The flight was really uneventful. I had made similar so many times in my working life.

Stereotypical but also real
Stereotypical but also real

I had told my daughter that I usually fell asleep within minutes of take off, and the way I felt, that was likely again. She was not bothered. We got into our films as we enjoyed our in-flight snacks and then the dinner. “Oh, real plates, Daddy!” It was real food, too. I started chuckling a lot as I went on with the movie. I then went into full-scale laughter as I watched a second film, ‘A long way down‘, a black comedy about four would-be suicide attempts that coincide on a tower roof, and how they become friends. A wacky plot, but one that worked well.

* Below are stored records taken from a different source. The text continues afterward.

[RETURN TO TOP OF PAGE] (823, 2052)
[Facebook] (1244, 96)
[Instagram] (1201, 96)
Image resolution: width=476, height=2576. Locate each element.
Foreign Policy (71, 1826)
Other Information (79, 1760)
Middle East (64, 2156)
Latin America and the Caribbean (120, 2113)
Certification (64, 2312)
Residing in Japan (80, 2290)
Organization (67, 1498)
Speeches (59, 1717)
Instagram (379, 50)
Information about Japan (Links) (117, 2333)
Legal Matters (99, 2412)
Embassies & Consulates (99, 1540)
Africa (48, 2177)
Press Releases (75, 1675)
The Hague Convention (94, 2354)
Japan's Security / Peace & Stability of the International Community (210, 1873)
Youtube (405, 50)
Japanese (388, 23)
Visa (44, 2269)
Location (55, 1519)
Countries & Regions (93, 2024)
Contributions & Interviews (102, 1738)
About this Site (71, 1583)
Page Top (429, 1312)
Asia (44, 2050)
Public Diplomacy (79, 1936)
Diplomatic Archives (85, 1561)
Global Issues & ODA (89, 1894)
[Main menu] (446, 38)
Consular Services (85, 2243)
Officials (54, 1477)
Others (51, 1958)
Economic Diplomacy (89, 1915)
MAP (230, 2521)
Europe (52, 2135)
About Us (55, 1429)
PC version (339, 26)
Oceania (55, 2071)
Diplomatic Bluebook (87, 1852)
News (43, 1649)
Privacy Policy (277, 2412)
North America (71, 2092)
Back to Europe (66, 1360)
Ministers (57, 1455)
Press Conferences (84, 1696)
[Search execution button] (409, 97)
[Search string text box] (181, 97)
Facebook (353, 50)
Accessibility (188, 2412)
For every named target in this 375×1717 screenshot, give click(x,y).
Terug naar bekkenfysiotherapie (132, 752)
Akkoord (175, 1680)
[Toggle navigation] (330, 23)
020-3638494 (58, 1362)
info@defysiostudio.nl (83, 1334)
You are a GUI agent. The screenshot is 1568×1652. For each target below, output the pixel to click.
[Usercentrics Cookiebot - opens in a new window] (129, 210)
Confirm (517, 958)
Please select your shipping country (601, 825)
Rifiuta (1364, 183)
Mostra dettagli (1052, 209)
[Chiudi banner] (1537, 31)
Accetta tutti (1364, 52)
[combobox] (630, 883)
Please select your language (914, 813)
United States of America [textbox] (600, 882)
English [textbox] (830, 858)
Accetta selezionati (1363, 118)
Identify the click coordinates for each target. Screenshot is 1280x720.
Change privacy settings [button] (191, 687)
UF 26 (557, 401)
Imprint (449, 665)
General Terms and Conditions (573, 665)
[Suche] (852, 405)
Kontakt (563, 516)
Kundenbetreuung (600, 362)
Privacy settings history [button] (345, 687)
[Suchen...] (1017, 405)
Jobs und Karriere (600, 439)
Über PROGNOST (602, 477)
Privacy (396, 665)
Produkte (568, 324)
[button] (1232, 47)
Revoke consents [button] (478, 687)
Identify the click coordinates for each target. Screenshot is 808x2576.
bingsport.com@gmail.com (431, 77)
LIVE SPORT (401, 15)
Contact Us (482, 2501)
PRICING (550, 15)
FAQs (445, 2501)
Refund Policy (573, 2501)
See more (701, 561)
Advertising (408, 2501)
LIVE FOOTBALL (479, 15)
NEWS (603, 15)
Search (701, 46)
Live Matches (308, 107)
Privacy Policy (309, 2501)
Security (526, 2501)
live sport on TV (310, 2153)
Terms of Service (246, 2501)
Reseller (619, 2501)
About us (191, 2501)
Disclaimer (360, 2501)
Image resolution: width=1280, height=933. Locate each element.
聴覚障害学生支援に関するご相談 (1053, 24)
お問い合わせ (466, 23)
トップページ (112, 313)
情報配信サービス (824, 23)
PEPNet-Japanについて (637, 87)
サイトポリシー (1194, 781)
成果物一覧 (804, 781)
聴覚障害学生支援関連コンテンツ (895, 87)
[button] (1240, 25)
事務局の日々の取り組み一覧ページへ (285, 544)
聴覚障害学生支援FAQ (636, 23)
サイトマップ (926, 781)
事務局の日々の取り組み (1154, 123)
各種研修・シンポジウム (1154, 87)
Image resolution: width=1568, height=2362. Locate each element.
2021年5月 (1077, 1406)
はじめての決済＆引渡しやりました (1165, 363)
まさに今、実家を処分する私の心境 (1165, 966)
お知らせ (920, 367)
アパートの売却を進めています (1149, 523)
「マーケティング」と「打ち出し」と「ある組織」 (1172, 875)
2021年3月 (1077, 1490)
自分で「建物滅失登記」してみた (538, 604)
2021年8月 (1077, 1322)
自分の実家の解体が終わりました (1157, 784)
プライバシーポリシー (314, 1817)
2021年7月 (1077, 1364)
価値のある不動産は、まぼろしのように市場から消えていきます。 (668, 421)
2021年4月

Fatigue took over and I had to crash after that second film. I wanted my daughter to sleep too: it was a nine-hour flight, so plenty of sleep time was available. Most people had already put their heads down.

Refreshed, after a few hours sleep, we were heading into England. “You reddy fer brekfas’?” I was asked. I was. “We’ve got smoovies and fruit.” I asked about a full English breakfast. “You get dat on ‘e way back, but we ‘ave bacon sand’iches,” I heard. I could handle that. I told my daughter about places in London where you could go for a full breakfast in a market area, and have a few beers before heading off to work in The City. I used to love the Fox and Anchor’s offering.

Wrap yourself around that!
Wrap yourself around that at the Fox and Anchor!

I had already been given instructions by some Jamaicans who used to live in London that I should bring them back steak pies and eat fish and chips for them. I was looking forward to fulfilling my task. Or was it filling fully that I had to do?

Our tired bodies were glad to land and get out of the compressed atmosphere of the plane. We enjoyed the long walk to Immigration, to stretch our legs. We got through Immigration quickly and our bags arrived in no time. We needed to switch from Gatwick to Heathrow to continue to France. We negotiated the tickets and waited for the bus to arrive. We were surrounded by hordes of Spanish school children, and the sense of Europe was very present.

Our bus came and we had our bags loaded and took some of the front seats. My daughter wanted to get a full view of the ride. We both loved the rolling hills of the Surrey countryside, as we headed along the motorway (M23) near Gatwick. “I wish I could live in a farmhouse like that,” came a request. “May we live in England after Jamaica?” came the follow-up request. I love the English countryside and explained how many places have planted wild flowers near roadways to encourage bees and butterflies. I got no reply as my buddy had fallen asleep again. We rolled off the bus at Heathrow, and rechecked our luggage, and headed through security again. We could use ‘Fast Track’ and it was hi-tech: scan the boarding pass to get access, scan it again before loading the belt: ‘Thank you’ and a big smile appeared on the machine. My daughter wanted to scan again for another smile. We loaded the belt. One checker, wearing a turban, asked me about my two bottles of rum that I had bought in Kingston. “Vey carn go as ‘and luggig!” We then had a short discussion with his supervisor. Bottom line was that I needed to put the bottles into a bag and have it checked. Another checker escorted me back to check-in and my bag and ‘fragile’ contents were taken. (It seems that Jamaica has not complied with new rules on how liquids bought in duty-free should be packed for travel.) Crisis averted.

We were ready for a long lay over before heading on to France. My daughter saw a lady offering samples of Cadbury’s chocolates and we had to have some. I asked the lady if she remembered how suggested the Flake adverts had been. She did.  We left it there.

So, here we are. In Europe. My daughter loves the grey, cool weather: “I wont sweat here!” The sky is cloudy and it’s windy.  It’s almost summer, after all.

Europeans and Caribbean people are about as far apart as any two groups. You can tell how people think by what gets reported and how in the newspapers. Suffice to say that the front page of The Times has news about an embattled government minister, a picture of Prince George and his mother, and the Chinese PM’s mission to London to show Britain the ‘real China’. The back page is all about England’s World Cup match against Uruguay. Strangely, no stories about ‘gay thugs’ or supposed shortage of IV fluids.